((
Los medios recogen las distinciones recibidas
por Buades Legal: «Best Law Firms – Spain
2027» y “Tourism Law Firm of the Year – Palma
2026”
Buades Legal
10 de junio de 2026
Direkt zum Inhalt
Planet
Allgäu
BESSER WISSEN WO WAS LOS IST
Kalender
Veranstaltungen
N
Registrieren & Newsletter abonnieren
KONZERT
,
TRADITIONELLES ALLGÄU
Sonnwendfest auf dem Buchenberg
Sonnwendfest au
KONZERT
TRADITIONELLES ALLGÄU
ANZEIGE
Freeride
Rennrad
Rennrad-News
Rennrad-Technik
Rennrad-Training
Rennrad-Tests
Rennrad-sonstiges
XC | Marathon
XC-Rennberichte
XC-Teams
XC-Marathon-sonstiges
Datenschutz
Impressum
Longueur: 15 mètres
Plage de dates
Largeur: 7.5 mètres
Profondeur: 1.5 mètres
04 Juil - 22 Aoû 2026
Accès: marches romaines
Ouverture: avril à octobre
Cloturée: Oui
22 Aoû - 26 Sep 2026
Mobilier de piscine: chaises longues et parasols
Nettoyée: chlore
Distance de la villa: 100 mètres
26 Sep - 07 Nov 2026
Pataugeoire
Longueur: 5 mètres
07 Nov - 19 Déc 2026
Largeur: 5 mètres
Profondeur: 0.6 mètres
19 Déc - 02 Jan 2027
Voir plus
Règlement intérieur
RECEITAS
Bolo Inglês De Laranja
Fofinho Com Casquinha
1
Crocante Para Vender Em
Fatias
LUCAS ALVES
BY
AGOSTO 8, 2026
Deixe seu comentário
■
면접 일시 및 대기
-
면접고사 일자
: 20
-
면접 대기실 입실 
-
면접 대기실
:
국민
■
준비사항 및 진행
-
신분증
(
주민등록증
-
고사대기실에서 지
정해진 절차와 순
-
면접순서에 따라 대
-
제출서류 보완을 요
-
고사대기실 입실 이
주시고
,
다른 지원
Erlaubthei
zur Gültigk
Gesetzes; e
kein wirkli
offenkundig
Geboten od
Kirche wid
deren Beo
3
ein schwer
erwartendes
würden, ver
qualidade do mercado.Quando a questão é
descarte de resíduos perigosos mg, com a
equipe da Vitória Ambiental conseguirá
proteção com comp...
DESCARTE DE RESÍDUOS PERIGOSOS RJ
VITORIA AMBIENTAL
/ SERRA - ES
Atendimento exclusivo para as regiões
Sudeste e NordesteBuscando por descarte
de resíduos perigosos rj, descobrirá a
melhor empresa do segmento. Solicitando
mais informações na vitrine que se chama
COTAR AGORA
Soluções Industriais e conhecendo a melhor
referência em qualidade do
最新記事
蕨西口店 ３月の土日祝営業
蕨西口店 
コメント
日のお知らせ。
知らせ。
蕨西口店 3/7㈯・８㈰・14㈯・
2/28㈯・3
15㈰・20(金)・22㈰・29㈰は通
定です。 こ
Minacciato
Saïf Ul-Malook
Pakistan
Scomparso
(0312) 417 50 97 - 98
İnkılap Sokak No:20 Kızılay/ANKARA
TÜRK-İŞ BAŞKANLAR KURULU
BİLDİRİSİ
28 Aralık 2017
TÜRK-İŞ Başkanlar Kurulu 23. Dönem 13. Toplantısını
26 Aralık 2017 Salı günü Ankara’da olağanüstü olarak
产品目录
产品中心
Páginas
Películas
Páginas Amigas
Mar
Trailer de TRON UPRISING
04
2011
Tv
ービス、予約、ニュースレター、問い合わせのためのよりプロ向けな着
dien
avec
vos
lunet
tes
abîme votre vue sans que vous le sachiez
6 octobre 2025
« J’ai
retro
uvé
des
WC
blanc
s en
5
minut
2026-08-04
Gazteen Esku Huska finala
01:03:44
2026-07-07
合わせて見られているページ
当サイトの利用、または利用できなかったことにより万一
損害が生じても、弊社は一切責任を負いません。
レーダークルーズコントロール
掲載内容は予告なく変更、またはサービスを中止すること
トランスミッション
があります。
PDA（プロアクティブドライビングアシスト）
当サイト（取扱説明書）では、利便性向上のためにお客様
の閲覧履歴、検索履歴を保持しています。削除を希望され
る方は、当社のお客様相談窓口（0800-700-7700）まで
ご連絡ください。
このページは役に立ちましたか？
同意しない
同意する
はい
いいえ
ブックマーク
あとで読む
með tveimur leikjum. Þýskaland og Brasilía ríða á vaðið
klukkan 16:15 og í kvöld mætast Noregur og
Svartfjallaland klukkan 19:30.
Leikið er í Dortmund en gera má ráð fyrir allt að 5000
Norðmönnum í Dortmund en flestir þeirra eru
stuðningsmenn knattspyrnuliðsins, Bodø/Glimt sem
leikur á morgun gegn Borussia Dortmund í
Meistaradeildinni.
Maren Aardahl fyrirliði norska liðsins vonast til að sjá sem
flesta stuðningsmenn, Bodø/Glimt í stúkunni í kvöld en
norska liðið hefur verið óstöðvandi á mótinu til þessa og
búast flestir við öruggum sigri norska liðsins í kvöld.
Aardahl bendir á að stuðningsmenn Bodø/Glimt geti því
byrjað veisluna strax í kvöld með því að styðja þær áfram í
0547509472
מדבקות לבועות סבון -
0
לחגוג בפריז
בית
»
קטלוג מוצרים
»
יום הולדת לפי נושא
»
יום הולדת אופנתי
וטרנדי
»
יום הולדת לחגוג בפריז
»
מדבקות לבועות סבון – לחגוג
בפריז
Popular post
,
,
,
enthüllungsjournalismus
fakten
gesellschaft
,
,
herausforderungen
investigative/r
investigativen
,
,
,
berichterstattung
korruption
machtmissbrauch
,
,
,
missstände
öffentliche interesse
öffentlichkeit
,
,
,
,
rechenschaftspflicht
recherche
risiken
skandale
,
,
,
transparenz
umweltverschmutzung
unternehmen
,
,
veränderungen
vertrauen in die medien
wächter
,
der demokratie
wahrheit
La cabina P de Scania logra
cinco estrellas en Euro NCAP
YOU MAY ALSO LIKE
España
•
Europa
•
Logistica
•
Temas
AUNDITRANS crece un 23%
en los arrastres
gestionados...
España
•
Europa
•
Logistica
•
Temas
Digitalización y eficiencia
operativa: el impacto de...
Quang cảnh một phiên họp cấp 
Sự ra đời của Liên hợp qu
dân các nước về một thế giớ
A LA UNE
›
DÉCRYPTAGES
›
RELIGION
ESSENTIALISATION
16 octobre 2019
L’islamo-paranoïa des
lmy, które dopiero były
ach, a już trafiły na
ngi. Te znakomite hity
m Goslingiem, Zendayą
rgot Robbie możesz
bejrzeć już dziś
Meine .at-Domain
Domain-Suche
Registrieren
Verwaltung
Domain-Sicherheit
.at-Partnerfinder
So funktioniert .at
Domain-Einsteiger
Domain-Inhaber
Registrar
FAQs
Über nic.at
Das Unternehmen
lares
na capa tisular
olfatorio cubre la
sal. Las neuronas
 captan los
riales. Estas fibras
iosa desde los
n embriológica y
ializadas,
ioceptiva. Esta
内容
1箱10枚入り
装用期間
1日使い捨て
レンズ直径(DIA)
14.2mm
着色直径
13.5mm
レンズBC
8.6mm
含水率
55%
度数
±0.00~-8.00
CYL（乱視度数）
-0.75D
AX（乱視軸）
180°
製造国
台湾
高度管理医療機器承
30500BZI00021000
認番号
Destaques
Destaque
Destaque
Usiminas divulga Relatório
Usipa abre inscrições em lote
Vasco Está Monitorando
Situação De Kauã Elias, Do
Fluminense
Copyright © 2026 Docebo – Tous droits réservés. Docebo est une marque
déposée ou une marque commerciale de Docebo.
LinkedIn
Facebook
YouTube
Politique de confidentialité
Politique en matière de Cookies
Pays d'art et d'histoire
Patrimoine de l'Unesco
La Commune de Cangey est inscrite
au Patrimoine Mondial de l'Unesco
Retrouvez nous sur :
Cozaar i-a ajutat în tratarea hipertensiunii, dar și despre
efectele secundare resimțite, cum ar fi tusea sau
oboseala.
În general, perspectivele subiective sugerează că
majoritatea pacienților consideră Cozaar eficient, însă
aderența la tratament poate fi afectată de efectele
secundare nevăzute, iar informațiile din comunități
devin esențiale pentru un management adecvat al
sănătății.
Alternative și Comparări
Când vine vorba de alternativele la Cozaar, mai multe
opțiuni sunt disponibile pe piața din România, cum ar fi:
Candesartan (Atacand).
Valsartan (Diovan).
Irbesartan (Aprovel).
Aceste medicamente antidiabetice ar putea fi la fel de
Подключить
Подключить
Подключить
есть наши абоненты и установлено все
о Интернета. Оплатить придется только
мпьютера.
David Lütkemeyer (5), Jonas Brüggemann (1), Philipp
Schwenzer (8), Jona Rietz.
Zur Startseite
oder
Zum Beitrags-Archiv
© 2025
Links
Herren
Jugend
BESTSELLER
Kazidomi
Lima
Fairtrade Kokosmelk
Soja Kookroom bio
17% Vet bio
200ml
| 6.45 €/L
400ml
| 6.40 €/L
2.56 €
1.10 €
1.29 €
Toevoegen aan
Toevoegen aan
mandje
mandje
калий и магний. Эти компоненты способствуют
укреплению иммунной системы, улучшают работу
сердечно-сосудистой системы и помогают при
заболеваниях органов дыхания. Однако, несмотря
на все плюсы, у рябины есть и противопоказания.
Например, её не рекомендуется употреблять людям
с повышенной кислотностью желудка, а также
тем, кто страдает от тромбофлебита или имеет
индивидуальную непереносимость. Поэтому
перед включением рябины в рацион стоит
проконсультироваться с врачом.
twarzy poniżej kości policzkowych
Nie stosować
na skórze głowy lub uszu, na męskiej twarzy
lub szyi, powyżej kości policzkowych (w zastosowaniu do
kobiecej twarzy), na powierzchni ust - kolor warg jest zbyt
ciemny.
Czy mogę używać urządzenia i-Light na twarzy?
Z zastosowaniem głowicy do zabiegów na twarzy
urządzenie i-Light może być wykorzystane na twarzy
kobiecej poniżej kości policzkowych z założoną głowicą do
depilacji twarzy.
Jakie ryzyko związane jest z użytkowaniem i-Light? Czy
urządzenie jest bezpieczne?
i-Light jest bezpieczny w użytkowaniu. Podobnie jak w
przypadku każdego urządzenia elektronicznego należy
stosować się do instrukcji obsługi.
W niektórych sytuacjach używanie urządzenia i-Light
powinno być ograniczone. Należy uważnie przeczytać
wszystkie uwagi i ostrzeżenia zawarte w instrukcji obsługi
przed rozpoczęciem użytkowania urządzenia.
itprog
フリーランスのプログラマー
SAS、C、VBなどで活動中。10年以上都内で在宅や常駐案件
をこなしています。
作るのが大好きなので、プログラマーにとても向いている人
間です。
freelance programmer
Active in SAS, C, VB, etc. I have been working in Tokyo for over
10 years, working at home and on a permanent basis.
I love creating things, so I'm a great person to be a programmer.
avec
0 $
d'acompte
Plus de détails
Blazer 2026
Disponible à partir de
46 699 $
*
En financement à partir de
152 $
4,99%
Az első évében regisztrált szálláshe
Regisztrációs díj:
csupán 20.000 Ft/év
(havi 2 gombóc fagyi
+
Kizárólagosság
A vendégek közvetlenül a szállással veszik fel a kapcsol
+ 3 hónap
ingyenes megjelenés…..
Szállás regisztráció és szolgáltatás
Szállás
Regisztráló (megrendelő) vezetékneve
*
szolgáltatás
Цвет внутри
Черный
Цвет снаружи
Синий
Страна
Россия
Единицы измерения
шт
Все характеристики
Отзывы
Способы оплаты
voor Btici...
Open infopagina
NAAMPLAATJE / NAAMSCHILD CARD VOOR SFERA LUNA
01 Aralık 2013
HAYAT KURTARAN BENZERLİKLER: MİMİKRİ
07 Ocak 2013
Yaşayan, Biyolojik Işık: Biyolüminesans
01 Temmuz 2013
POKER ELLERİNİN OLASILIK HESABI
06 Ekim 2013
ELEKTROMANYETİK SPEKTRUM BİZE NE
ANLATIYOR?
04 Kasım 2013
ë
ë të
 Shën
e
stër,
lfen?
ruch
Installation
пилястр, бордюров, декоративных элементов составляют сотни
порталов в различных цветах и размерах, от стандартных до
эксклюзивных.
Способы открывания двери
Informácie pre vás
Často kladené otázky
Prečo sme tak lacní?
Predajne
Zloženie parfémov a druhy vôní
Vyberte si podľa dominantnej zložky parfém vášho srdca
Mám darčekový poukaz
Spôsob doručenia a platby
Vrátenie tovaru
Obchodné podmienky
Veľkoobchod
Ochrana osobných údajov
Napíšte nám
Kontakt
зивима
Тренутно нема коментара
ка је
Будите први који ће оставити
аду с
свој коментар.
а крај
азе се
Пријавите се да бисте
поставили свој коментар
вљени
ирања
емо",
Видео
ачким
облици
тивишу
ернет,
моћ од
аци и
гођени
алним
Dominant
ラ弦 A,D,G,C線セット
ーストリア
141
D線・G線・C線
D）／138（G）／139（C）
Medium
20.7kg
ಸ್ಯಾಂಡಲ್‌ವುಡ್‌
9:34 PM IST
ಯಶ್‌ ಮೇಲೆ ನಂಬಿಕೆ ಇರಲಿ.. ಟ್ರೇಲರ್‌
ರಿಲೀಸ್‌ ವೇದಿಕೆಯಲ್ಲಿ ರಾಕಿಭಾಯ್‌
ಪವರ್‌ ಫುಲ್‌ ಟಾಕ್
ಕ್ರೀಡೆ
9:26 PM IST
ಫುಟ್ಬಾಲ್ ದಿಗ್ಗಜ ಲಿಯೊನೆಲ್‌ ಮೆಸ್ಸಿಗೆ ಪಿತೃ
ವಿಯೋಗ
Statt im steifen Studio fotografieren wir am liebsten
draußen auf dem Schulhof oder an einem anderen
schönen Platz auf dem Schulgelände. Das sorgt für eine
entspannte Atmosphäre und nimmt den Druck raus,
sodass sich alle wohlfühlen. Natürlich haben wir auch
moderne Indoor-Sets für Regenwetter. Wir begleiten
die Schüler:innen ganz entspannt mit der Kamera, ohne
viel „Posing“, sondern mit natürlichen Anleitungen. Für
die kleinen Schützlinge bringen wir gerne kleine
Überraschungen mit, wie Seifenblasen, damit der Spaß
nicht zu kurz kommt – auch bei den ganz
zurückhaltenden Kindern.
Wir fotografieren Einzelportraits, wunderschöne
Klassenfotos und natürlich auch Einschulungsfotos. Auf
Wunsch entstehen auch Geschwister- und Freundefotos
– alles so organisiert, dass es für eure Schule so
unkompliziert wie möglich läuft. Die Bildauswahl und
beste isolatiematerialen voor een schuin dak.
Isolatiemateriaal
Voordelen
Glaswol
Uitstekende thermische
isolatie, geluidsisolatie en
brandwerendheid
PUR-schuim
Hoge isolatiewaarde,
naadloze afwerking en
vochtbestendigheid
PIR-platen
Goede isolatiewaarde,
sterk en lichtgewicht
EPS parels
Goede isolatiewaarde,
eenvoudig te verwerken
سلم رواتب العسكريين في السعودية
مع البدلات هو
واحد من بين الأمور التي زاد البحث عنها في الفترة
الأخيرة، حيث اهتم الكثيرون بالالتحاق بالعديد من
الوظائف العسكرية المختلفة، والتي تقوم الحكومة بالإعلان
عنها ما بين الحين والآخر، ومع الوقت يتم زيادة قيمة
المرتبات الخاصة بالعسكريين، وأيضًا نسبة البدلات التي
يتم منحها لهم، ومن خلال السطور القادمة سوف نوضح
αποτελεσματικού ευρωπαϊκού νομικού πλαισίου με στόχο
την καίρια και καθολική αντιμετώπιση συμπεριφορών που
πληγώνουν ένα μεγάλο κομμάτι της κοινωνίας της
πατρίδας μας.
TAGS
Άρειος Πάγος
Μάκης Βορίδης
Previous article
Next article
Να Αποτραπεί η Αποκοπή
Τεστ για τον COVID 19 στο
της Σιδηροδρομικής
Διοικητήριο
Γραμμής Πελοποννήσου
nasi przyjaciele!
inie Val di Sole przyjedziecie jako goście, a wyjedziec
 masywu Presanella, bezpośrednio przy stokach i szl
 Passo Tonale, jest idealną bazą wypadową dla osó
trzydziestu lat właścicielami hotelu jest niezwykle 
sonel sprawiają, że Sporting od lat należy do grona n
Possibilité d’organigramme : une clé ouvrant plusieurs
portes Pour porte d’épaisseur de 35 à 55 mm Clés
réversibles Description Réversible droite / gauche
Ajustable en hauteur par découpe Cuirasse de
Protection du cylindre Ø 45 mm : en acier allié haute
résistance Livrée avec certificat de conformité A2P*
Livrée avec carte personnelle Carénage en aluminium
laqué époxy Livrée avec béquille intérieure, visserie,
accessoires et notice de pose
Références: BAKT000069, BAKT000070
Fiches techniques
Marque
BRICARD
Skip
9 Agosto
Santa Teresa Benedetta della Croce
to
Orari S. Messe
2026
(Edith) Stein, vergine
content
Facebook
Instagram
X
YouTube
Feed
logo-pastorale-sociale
))
WHAT IS NEEDED: What is needed is a verbatim copy of every line in the records above from the one containing "Sonnwendfest auf dem Buchenberg" down to the one containing "Datenschutz", both included, and nothing more.

FINISHED EXERCISE:
Sonnwendfest auf dem Buchenberg
Sonnwendfest au
KONZERT
TRADITIONELLES ALLGÄU
ANZEIGE
Freeride
Rennrad
Rennrad-News
Rennrad-Technik
Rennrad-Training
Rennrad-Tests
Rennrad-sonstiges
XC | Marathon
XC-Rennberichte
XC-Teams
XC-Marathon-sonstiges
Datenschutz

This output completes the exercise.